Saved entries:
□ □ □

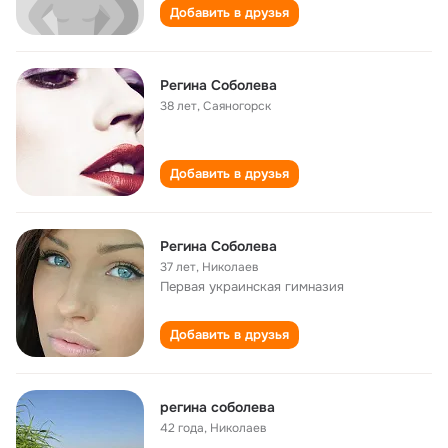
Добавить в друзья
Регина Соболева
38 лет
,
Саяногорск
Добавить в друзья
Регина Соболева
37 лет
,
Николаев
Первая украинская гимназия
Добавить в друзья
регина соболева
42 года
,
Николаев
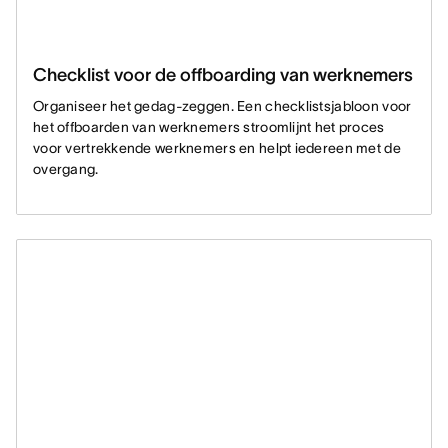
Checklist voor de offboarding van werknemers
Organiseer het gedag-zeggen. Een checklistsjabloon voor
het offboarden van werknemers stroomlijnt het proces
voor vertrekkende werknemers en helpt iedereen met de
overgang.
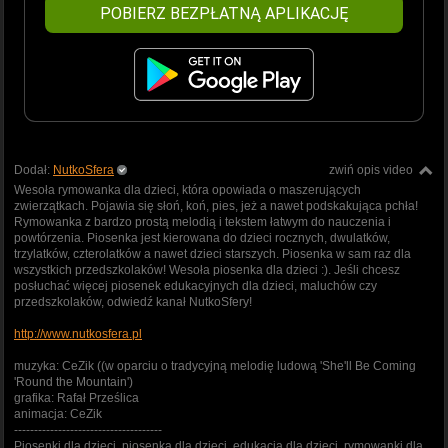
POBIERZ BEZPŁATNĄ APLIKACJĘ
Dodał:
NutkoSfera
zwiń opis video
Wesoła rymowanka dla dzieci, która opowiada o maszerujących
zwierzątkach. Pojawia się słoń, koń, pies, jeż a nawet podskakująca pchła!
Rymowanka z bardzo prostą melodią i tekstem łatwym do nauczenia i
powtórzenia. Piosenka jest kierowana do dzieci rocznych, dwulatków,
trzylatków, czterolatków a nawet dzieci starszych. Piosenka w sam raz dla
wszystkich przedszkolaków! Wesoła piosenka dla dzieci :). Jeśli chcesz
posłuchać więcej piosenek edukacyjnych dla dzieci, maluchów czy
przedszkolaków, odwiedź kanał NutkoSfery!
http://www.nutkosfera.pl
muzyka: CeZik ((w oparciu o tradycyjną melodię ludową 'She'll Be Coming
'Round the Mountain')
grafika: Rafał Prześlica
animacja: CeZik
-------------------------------------
Piosenki dla dzieci, piosenka dla dzieci, edukacja dla dzieci, rymowanki dla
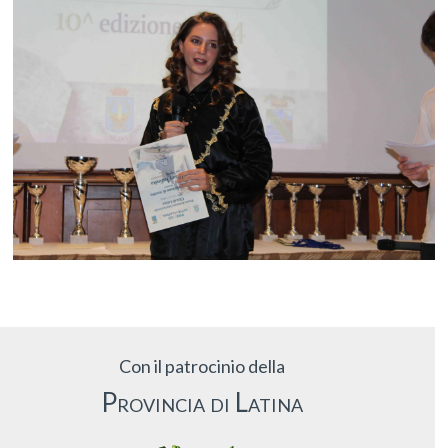
Con il patrocinio della
Provincia di Latina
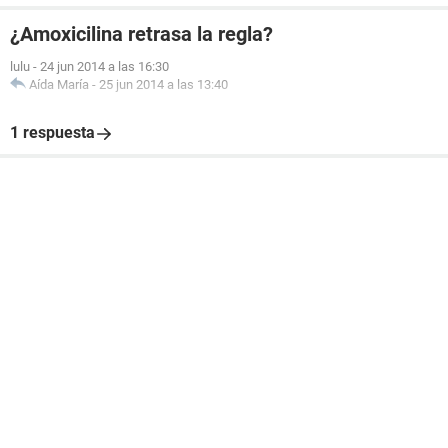
¿Amoxicilina retrasa la regla?
lulu
-
24 jun 2014 a las 16:30
Aída María
-
25 jun 2014 a las 13:40
1 respuesta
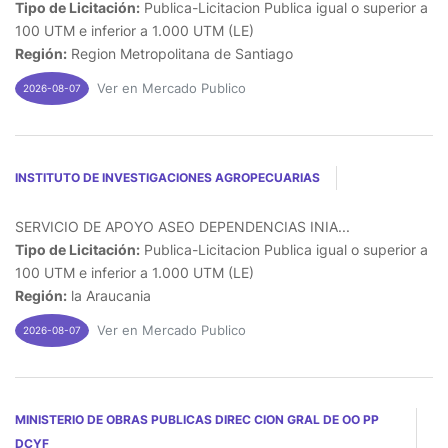
Tipo de Licitación:
Publica-Licitacion Publica igual o superior a
100 UTM e inferior a 1.000 UTM (LE)
Región:
Region Metropolitana de Santiago
Ver en Mercado Publico
2026-08-07
INSTITUTO DE INVESTIGACIONES AGROPECUARIAS
SERVICIO DE APOYO ASEO DEPENDENCIAS INIA...
Tipo de Licitación:
Publica-Licitacion Publica igual o superior a
100 UTM e inferior a 1.000 UTM (LE)
Región:
la Araucania
Ver en Mercado Publico
2026-08-07
MINISTERIO DE OBRAS PUBLICAS DIREC CION GRAL DE OO PP
DCYF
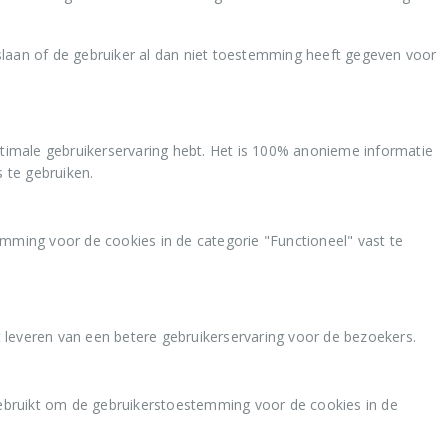
laan of de gebruiker al dan niet toestemming heeft gegeven voor
ptimale gebruikerservaring hebt. Het is 100% anonieme informatie
 te gebruiken.
ing voor de cookies in de categorie "Functioneel" vast te
t leveren van een betere gebruikerservaring voor de bezoekers.
ebruikt om de gebruikerstoestemming voor de cookies in de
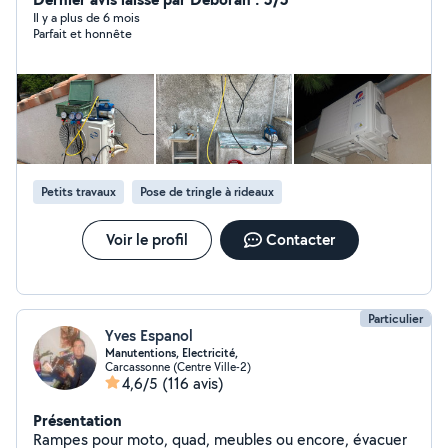
Il y a plus de 6 mois
Parfait et honnête
Petits travaux
Pose de tringle à rideaux
Voir le profil
Contacter
Particulier
Yves Espanol
Manutentions, Electricité,
Carcassonne (Centre Ville-2)
4,6/5
(116 avis)
Présentation
Rampes pour moto, quad, meubles ou encore, évacuer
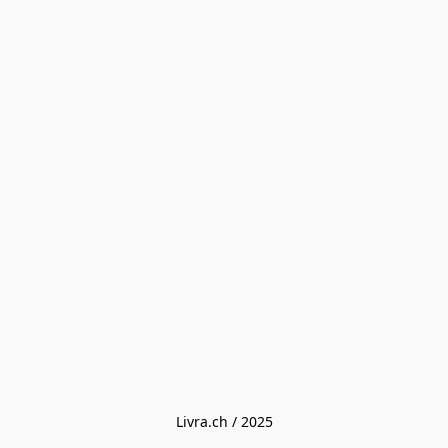
Livra.ch / 2025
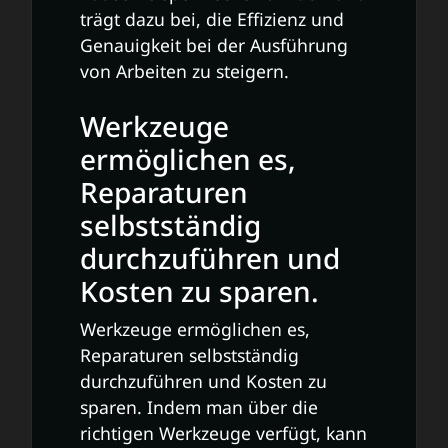
trägt dazu bei, die Effizienz und
Genauigkeit bei der Ausführung
von Arbeiten zu steigern.
Werkzeuge
ermöglichen es,
Reparaturen
selbstständig
durchzuführen und
Kosten zu sparen.
Werkzeuge ermöglichen es,
Reparaturen selbstständig
durchzuführen und Kosten zu
sparen. Indem man über die
richtigen Werkzeuge verfügt, kann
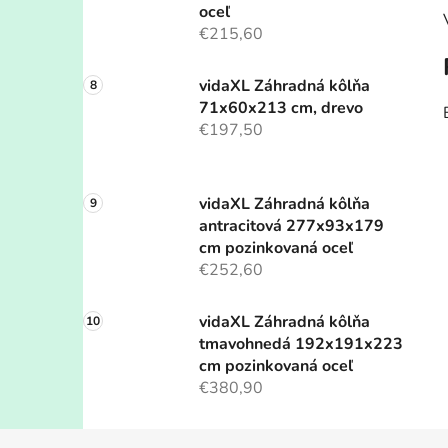
oceľ
€215,60
vidaXL Záhradná kôlňa
71x60x213 cm, drevo
€197,50
vidaXL Záhradná kôlňa
antracitová 277x93x179
cm pozinkovaná oceľ
€252,60
vidaXL Záhradná kôlňa
tmavohnedá 192x191x223
cm pozinkovaná oceľ
€380,90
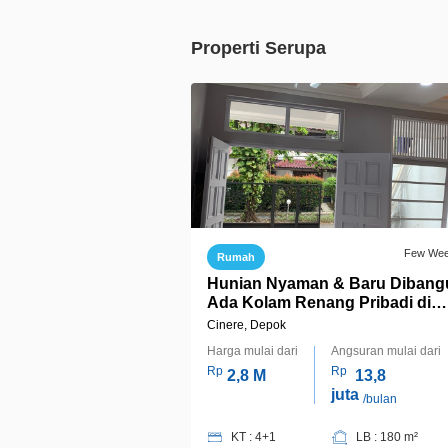
Properti Serupa
Few We
Rumah
Hunian Nyaman & Baru Dibang
Ada Kolam Renang Pribadi di
Megapolitan Cinere Estate
Cinere, Depok
Harga mulai dari
Angsuran mulai dari
Rp
Rp
2,8 M
13,8
juta
/bulan
KT : 4+1
LB : 180 m²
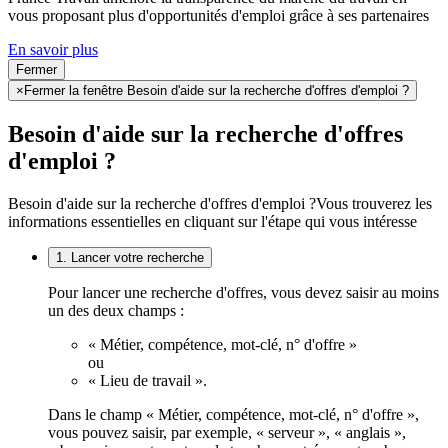
vous proposant plus d'opportunités d'emploi grâce à ses partenaires
En savoir plus
Fermer
×
Fermer la fenêtre Besoin d'aide sur la recherche d'offres d'emploi ?
Besoin d'aide sur la recherche d'offres
d'emploi ?
Besoin d'aide sur la recherche d'offres d'emploi ?
Vous trouverez les
informations essentielles en cliquant sur l'étape qui vous intéresse
1. Lancer votre recherche
Pour lancer une recherche d'offres, vous devez saisir au moins
un des deux champs :
« Métier, compétence, mot-clé, n° d'offre »
ou
« Lieu de travail ».
Dans le champ « Métier, compétence, mot-clé, n° d'offre »,
vous pouvez saisir, par exemple, « serveur », « anglais »,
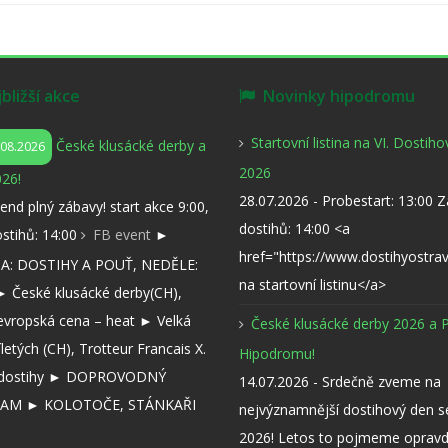
ližší akce
Novinky hipodromu
Startovní listina na VI. Dostih
České klusácké derby a
.08.2026
2026
26!
28.07.2026 - Probestart: 13:00 
kend plný zábavy! start akce 9:00,
dostihů: 14:00 <a
ostihů: 14:00
FB event
►
href="https://www.dostihyostra
: DOSTIHY A POUŤ, NEDĚLE:
na startovní listinu</a>
 České klusácké derby(CH),
evropská cena – heat ► Velká
České klusácké derby 2026 a 
íletých (CH), Trotteur Francais X.
Hipodromu!
í dostihy ► DOPROVODNÝ
14.07.2026 - Srdečně zveme na
AM ► KOLOTOČE, STÁNKAŘI
nejvýznamnější dostihový den 
2026! Letos to pojmeme opravd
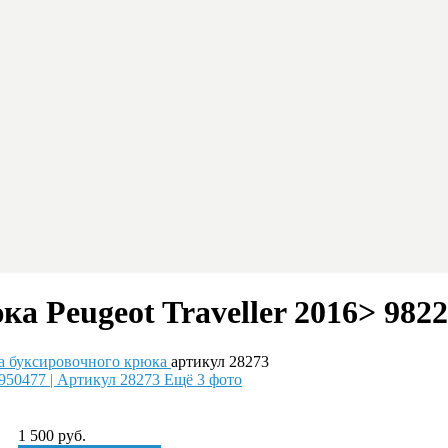
а Peugeot Traveller 2016> 9822
а буксировочного крюка
артикул 28273
Ещё 3 фото
1 500
руб.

□ □ □

Task directions:
Look through the data above for the string "sparen" and copy every line where it appears.

The completed task:
Kosten zu sparen.
sparen. Indem man über die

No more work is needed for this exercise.